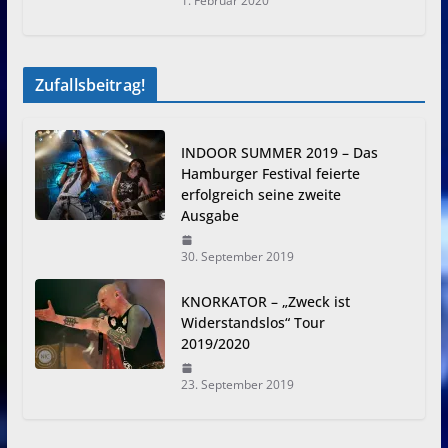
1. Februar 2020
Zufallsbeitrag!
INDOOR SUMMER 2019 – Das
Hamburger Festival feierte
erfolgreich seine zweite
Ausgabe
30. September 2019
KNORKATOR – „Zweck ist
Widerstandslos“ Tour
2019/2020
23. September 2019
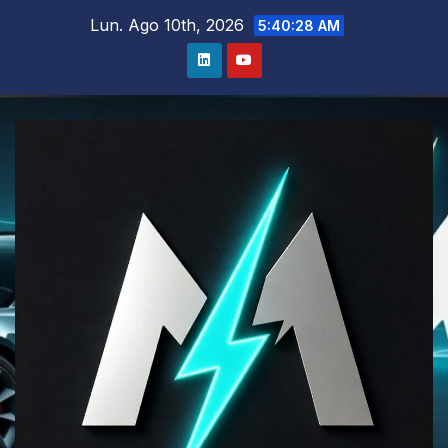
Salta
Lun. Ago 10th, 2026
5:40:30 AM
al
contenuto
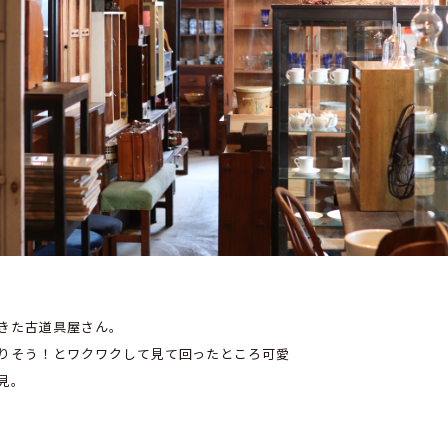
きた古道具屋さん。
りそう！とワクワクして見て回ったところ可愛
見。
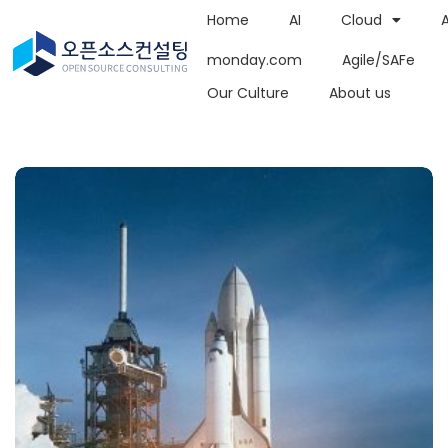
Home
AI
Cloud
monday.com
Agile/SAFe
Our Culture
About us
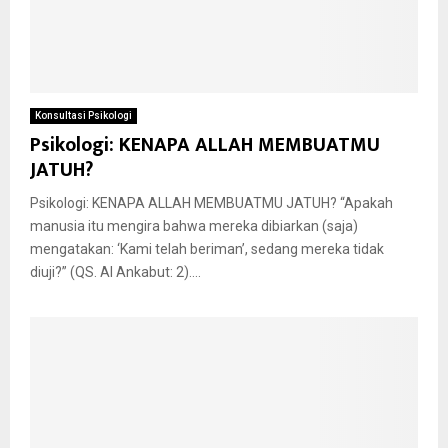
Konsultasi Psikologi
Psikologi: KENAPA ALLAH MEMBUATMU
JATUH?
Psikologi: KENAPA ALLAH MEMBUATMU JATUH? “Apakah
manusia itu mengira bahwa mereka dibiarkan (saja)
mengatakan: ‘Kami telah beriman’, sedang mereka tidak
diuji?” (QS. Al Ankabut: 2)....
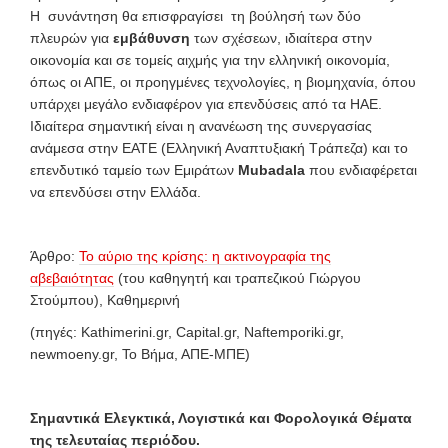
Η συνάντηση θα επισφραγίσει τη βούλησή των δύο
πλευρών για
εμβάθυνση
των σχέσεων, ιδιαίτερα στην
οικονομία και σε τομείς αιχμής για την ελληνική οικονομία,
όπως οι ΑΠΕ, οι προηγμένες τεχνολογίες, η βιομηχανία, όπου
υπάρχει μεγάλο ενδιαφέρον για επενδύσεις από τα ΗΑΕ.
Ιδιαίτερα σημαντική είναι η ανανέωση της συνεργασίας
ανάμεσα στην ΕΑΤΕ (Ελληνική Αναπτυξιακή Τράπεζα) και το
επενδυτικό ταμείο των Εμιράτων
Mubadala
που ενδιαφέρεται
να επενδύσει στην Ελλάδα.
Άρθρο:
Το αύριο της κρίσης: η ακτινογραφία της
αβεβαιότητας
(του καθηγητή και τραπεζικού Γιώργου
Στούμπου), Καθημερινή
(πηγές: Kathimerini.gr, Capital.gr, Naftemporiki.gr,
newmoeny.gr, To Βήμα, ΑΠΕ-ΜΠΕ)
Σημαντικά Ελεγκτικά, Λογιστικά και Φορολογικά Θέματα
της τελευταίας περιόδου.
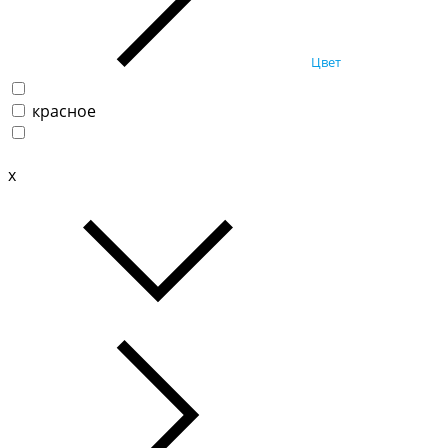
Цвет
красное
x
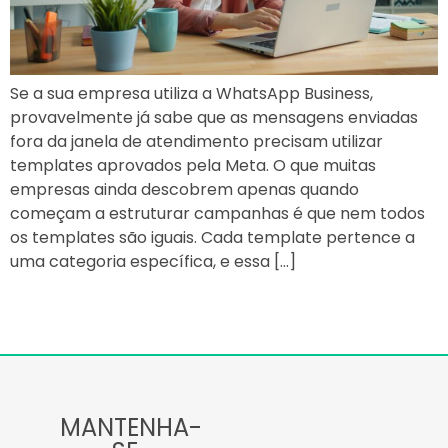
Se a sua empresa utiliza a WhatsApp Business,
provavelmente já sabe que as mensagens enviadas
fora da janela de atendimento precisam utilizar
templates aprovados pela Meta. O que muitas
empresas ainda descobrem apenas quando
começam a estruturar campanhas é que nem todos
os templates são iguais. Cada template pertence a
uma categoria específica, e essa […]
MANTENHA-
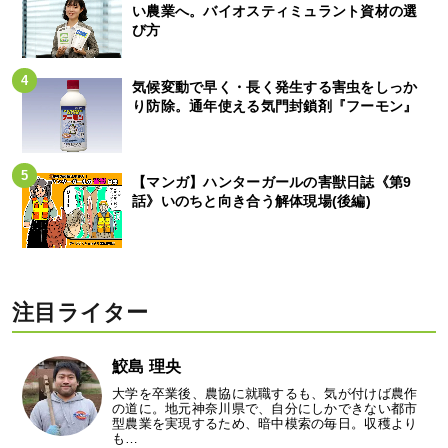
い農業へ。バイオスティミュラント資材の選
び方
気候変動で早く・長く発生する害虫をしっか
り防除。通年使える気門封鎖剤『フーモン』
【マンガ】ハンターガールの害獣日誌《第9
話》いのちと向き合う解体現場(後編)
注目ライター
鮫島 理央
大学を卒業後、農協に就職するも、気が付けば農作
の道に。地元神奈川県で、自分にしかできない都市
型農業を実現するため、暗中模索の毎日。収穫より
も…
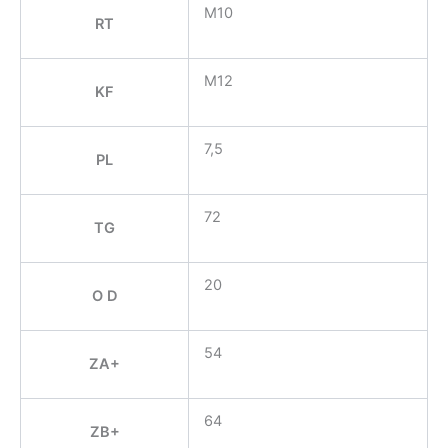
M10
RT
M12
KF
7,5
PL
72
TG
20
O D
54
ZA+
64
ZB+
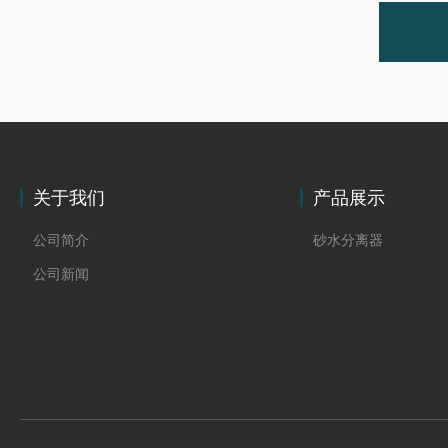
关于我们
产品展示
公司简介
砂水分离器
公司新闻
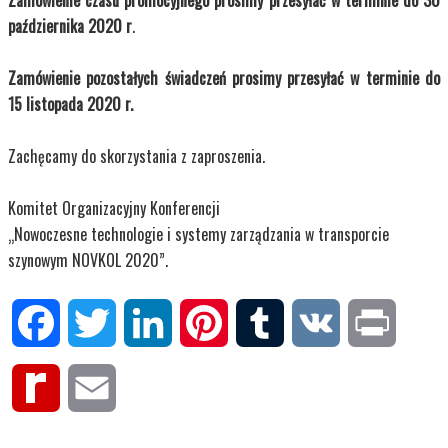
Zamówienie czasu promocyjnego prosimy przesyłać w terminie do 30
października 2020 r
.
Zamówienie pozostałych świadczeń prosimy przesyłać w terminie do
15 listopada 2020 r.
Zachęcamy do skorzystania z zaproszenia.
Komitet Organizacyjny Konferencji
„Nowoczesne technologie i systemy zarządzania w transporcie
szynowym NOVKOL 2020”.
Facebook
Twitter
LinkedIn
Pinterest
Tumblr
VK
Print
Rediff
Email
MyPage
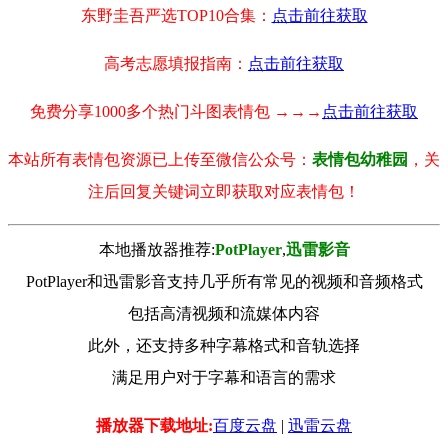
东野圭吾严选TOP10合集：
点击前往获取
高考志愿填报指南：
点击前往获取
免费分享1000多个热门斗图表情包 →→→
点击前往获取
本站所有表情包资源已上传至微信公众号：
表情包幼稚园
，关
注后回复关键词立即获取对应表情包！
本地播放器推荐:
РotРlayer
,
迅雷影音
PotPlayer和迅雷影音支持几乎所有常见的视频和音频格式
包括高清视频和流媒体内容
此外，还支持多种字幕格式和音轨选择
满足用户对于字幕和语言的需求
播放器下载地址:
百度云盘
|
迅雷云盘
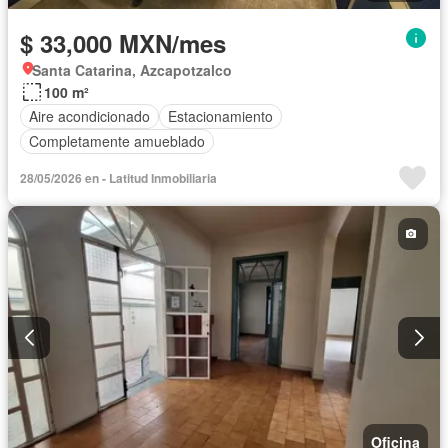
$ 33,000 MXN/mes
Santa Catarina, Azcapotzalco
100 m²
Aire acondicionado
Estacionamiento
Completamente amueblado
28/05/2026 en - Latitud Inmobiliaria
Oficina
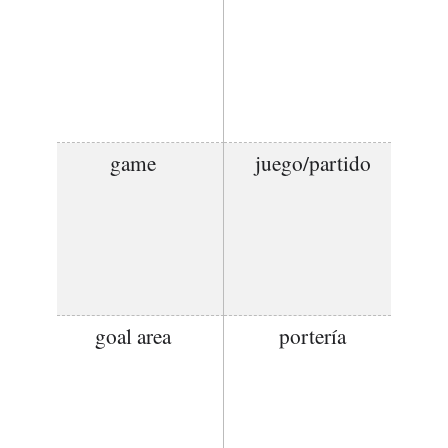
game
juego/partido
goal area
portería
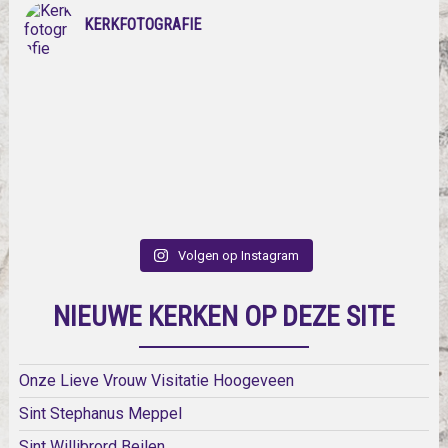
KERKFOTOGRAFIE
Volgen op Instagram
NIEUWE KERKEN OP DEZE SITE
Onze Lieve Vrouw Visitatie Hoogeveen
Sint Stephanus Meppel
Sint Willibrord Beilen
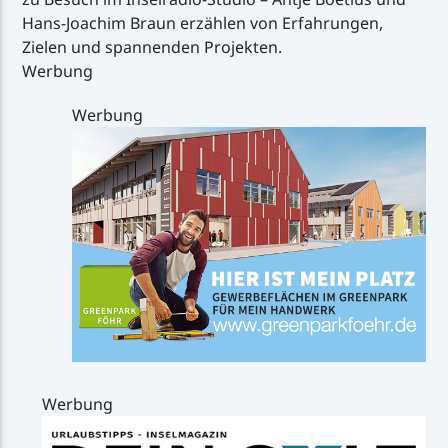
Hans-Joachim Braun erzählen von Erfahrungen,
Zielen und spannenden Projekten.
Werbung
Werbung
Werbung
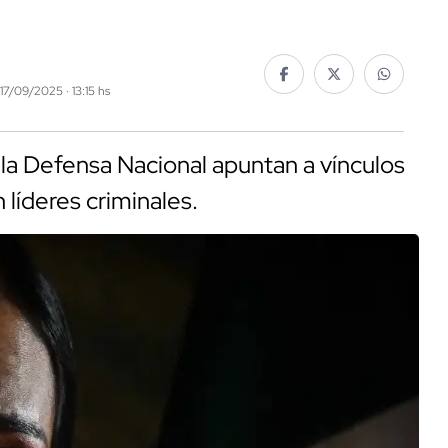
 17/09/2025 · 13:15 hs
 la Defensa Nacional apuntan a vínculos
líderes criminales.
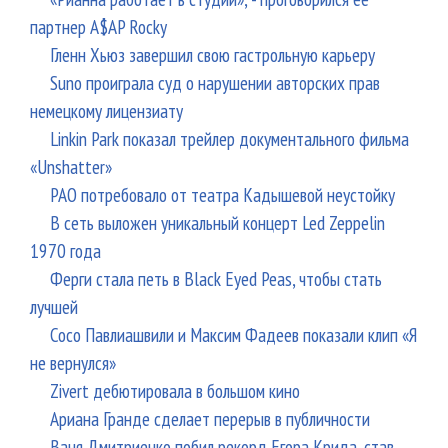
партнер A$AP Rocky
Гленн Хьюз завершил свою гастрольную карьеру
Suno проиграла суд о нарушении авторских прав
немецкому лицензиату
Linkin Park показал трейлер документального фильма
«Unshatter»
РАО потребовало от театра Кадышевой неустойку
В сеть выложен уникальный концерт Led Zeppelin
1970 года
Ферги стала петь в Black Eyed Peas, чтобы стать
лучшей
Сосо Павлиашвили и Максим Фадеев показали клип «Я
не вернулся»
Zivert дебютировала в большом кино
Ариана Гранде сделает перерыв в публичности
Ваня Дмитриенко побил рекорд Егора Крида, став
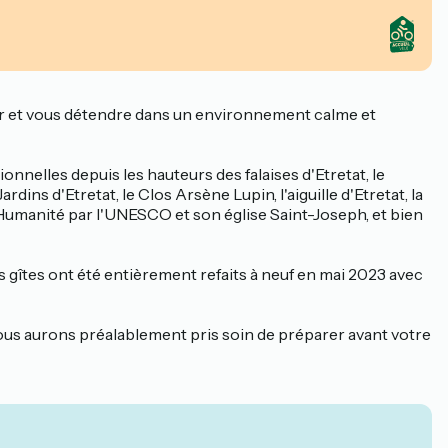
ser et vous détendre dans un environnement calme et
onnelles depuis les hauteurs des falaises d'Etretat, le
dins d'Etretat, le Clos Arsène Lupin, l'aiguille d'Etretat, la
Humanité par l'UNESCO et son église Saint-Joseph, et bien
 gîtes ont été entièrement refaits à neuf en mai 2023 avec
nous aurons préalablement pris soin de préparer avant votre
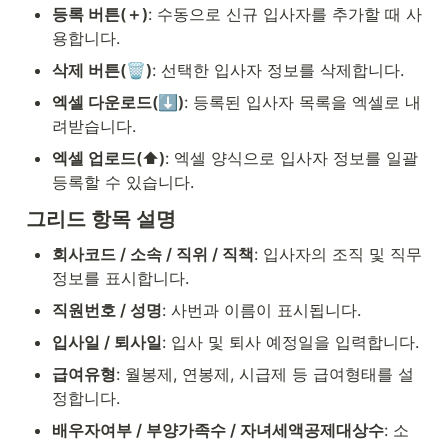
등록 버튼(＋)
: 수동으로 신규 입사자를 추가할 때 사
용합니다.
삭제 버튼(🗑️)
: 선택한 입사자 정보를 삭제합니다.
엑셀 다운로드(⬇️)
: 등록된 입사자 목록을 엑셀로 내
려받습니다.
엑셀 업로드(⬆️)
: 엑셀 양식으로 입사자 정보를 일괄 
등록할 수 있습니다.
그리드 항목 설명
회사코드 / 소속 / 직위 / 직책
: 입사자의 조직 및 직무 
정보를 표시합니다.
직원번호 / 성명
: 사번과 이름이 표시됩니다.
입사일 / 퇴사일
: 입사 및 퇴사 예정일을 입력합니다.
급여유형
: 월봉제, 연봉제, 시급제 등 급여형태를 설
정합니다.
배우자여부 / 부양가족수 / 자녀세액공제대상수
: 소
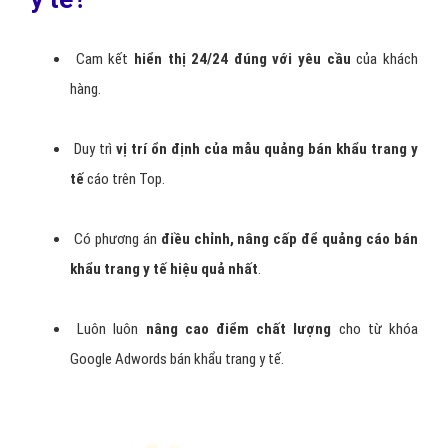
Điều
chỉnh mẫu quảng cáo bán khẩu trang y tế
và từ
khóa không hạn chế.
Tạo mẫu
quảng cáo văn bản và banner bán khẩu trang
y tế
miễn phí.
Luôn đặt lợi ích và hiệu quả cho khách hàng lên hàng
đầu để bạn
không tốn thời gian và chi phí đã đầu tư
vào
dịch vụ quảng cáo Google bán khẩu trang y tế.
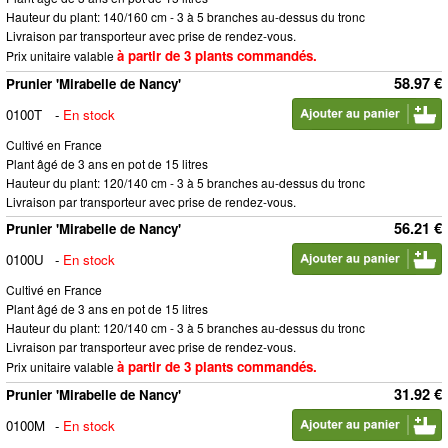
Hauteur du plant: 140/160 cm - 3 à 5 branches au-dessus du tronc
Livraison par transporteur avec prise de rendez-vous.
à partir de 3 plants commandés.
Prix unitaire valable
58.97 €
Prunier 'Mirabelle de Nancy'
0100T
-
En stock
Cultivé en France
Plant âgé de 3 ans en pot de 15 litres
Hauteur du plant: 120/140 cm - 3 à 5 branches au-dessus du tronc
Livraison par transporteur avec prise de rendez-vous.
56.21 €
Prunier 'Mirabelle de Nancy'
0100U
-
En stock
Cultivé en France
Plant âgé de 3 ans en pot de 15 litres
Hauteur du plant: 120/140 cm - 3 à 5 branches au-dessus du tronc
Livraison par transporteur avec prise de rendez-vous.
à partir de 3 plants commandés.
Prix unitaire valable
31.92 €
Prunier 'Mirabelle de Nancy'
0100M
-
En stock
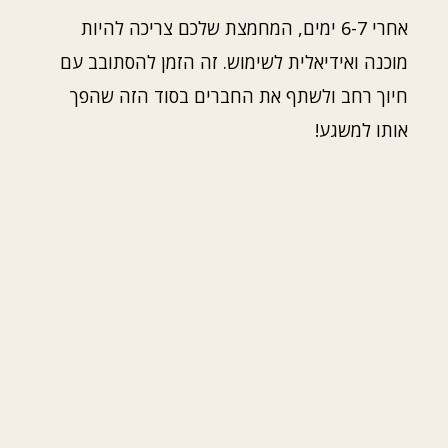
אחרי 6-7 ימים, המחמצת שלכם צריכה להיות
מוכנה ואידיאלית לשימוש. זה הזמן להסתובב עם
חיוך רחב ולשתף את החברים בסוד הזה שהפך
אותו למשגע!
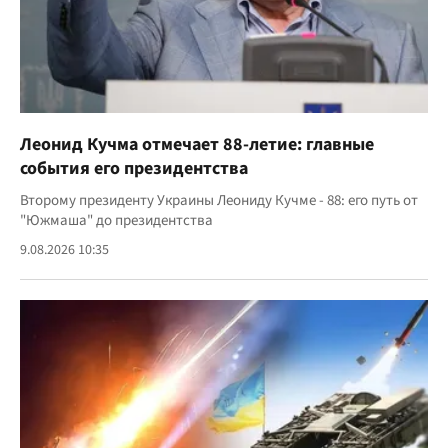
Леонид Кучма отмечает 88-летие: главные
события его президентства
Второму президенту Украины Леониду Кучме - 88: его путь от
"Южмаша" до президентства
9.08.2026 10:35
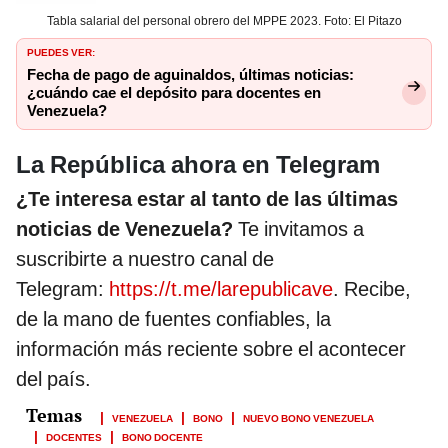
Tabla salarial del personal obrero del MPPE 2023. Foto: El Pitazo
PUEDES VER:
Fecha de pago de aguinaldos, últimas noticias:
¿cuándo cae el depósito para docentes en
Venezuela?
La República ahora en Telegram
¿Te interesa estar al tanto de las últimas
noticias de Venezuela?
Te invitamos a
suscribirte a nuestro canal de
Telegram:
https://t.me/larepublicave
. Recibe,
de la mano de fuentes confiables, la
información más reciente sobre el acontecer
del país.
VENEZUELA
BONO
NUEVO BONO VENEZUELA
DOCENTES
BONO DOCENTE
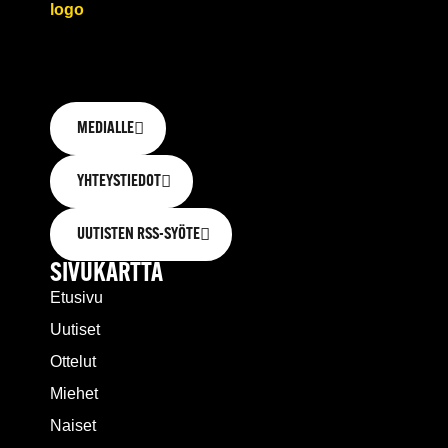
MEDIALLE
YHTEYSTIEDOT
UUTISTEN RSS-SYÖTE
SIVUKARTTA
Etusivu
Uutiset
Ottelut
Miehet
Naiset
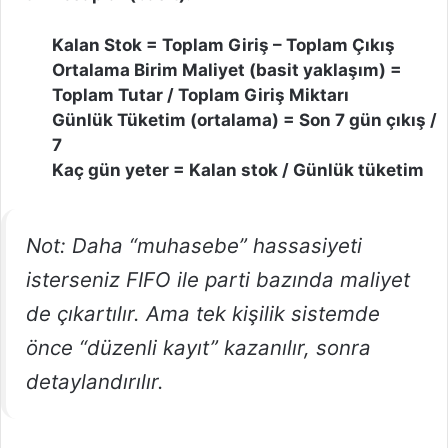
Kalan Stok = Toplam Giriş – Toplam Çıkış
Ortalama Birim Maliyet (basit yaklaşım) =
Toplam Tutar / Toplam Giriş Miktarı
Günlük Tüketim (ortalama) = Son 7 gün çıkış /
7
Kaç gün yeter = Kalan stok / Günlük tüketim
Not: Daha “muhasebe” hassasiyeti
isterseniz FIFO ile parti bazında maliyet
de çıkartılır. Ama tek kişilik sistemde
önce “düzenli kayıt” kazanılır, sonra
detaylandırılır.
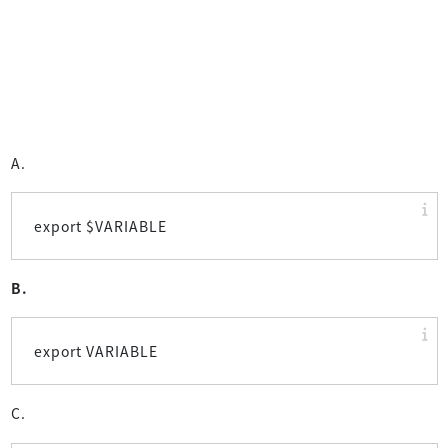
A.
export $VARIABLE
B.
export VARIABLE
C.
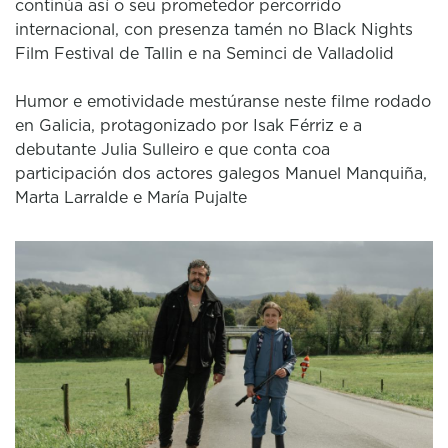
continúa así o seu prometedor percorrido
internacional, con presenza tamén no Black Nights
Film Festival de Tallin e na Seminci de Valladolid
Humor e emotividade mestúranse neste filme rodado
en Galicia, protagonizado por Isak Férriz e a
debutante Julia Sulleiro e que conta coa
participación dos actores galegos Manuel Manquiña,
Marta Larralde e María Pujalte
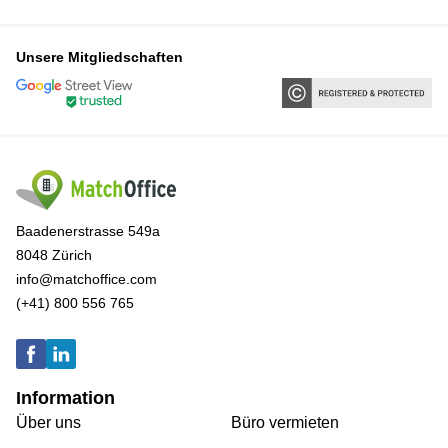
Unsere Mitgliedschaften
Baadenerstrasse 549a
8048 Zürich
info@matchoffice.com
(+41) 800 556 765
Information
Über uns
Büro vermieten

* Exercise directions: Run a filter over the data above and keep each line that contains the word "MEMBUATMU".

* Task solution:
Psikologi: KENAPA ALLAH MEMBUATMU
Psikologi: KENAPA ALLAH MEMBUATMU JATUH? “Apakah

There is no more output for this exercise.